Records from a dataset:
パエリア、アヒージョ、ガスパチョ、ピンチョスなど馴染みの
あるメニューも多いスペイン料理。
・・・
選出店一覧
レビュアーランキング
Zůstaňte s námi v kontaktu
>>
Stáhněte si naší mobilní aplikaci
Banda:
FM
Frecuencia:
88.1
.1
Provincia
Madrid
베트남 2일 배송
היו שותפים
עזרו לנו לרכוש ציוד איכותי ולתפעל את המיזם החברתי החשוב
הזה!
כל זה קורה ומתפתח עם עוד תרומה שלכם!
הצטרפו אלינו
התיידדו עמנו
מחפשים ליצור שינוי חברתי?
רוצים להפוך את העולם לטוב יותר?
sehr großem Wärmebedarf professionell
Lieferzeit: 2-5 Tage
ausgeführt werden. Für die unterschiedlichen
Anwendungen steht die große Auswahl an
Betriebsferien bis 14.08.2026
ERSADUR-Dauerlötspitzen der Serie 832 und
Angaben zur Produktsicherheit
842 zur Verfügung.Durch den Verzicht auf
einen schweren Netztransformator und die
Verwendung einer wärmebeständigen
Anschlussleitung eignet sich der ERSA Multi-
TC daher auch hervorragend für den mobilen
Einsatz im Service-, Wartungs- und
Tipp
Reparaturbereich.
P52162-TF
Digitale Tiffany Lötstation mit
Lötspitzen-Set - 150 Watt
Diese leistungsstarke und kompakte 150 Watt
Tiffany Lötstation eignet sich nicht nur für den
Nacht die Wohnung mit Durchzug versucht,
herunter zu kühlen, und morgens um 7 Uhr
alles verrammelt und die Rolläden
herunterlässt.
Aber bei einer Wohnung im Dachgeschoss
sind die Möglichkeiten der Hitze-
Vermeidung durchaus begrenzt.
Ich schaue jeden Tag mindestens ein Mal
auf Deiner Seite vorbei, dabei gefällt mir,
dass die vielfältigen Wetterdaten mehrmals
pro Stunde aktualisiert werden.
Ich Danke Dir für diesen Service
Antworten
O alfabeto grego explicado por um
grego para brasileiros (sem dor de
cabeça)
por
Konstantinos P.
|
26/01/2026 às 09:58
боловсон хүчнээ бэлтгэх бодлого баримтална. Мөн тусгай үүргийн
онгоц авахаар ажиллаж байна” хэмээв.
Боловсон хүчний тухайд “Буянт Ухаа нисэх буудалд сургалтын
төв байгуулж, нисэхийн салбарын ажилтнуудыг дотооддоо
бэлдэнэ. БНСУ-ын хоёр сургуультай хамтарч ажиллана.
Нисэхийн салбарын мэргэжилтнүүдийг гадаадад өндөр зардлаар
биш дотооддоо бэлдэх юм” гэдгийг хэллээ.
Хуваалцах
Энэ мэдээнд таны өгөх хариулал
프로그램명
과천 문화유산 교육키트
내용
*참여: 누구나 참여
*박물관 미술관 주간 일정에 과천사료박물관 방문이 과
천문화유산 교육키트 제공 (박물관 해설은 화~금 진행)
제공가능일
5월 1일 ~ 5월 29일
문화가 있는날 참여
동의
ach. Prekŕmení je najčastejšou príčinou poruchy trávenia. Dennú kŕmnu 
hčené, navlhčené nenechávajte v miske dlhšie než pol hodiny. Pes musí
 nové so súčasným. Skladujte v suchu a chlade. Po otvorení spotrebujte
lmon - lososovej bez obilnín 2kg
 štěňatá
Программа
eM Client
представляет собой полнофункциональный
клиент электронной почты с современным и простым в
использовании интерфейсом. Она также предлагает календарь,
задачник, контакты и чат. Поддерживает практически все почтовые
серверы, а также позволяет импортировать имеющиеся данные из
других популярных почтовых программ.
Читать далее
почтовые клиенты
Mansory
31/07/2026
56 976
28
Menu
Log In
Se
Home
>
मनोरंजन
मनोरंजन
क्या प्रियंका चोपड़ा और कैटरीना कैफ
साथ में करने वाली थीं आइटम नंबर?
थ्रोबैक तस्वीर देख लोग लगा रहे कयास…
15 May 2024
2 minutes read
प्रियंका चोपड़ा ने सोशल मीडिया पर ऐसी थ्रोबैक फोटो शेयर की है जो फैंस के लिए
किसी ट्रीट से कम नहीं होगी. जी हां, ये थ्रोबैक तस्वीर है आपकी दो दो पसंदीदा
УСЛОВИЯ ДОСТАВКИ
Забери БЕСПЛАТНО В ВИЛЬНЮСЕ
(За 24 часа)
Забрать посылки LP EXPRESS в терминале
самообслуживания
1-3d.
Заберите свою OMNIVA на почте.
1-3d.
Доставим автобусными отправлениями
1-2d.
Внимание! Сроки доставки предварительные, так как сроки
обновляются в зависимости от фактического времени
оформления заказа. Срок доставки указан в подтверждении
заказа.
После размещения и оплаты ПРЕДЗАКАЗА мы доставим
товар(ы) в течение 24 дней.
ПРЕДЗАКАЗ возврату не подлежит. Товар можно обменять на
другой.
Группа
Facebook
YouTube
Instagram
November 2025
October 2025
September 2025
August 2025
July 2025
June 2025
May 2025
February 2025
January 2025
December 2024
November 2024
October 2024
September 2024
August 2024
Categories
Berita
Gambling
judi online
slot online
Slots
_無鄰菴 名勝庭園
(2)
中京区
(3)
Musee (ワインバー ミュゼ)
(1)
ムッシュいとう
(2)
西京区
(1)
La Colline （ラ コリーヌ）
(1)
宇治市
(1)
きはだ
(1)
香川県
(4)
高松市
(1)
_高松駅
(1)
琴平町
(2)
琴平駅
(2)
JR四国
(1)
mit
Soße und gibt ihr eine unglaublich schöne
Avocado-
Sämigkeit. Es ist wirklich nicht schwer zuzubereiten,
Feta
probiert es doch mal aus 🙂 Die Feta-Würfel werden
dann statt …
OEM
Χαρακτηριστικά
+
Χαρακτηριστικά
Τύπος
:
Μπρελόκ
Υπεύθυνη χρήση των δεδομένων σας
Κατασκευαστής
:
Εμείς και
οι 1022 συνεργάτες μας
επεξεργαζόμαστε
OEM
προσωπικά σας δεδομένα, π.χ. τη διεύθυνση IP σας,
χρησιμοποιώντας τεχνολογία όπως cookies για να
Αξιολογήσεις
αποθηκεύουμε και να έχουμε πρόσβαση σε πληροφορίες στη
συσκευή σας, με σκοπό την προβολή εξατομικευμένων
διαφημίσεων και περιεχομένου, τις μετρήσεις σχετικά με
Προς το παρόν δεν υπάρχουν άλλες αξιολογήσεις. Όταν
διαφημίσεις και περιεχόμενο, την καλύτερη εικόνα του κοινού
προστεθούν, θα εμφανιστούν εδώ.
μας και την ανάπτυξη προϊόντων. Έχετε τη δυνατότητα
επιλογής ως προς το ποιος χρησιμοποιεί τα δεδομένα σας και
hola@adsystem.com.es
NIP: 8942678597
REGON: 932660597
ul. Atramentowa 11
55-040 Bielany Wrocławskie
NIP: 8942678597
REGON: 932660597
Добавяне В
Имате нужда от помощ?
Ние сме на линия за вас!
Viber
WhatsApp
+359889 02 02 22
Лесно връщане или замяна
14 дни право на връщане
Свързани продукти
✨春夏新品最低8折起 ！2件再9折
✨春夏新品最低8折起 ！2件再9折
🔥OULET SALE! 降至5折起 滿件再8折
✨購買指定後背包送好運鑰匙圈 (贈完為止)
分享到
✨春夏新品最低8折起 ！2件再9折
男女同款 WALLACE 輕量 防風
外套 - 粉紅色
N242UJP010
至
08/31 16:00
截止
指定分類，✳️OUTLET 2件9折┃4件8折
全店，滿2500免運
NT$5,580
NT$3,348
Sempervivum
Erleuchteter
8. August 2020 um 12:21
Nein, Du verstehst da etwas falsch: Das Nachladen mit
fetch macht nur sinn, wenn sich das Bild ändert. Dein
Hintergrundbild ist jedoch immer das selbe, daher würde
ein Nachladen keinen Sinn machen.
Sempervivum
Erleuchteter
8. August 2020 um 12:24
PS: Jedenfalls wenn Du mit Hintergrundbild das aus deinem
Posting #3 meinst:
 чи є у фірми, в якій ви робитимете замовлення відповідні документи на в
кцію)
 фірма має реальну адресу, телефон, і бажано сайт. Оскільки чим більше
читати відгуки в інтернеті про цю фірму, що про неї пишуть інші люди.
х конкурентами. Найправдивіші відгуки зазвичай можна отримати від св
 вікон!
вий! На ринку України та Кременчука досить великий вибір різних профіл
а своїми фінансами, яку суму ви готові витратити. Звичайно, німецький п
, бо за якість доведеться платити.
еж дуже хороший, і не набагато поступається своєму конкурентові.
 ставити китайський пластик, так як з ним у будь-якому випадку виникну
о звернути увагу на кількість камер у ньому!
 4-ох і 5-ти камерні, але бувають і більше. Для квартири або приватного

What to work on:
Copy nothing beyond the line containing "26/01/2026 às 09:58". Transcribe exactly from the first line of the entries down to that line, inclusive.

Answer area:
パエリア、アヒージョ、ガスパチョ、ピンチョスなど馴染みの
あるメニューも多いスペイン料理。
・・・
選出店一覧
レビュアーランキング
Zůstaňte s námi v kontaktu
>>
Stáhněte si naší mobilní aplikaci
Banda:
FM
Frecuencia:
88.1
.1
Provincia
Madrid
베트남 2일 배송
היו שותפים
עזרו לנו לרכוש ציוד איכותי ולתפעל את המיזם החברתי החשוב
הזה!
כל זה קורה ומתפתח עם עוד תרומה שלכם!
הצטרפו אלינו
התיידדו עמנו
מחפשים ליצור שינוי חברתי?
רוצים להפוך את העולם לטוב יותר?
sehr großem Wärmebedarf professionell
Lieferzeit: 2-5 Tage
ausgeführt werden. Für die unterschiedlichen
Anwendungen steht die große Auswahl an
Betriebsferien bis 14.08.2026
ERSADUR-Dauerlötspitzen der Serie 832 und
Angaben zur Produktsicherheit
842 zur Verfügung.Durch den Verzicht auf
einen schweren Netztransformator und die
Verwendung einer wärmebeständigen
Anschlussleitung eignet sich der ERSA Multi-
TC daher auch hervorragend für den mobilen
Einsatz im Service-, Wartungs- und
Tipp
Reparaturbereich.
P52162-TF
Digitale Tiffany Lötstation mit
Lötspitzen-Set - 150 Watt
Diese leistungsstarke und kompakte 150 Watt
Tiffany Lötstation eignet sich nicht nur für den
Nacht die Wohnung mit Durchzug versucht,
herunter zu kühlen, und morgens um 7 Uhr
alles verrammelt und die Rolläden
herunterlässt.
Aber bei einer Wohnung im Dachgeschoss
sind die Möglichkeiten der Hitze-
Vermeidung durchaus begrenzt.
Ich schaue jeden Tag mindestens ein Mal
auf Deiner Seite vorbei, dabei gefällt mir,
dass die vielfältigen Wetterdaten mehrmals
pro Stunde aktualisiert werden.
Ich Danke Dir für diesen Service
Antworten
O alfabeto grego explicado por um
grego para brasileiros (sem dor de
cabeça)
por
Konstantinos P.
|
26/01/2026 às 09:58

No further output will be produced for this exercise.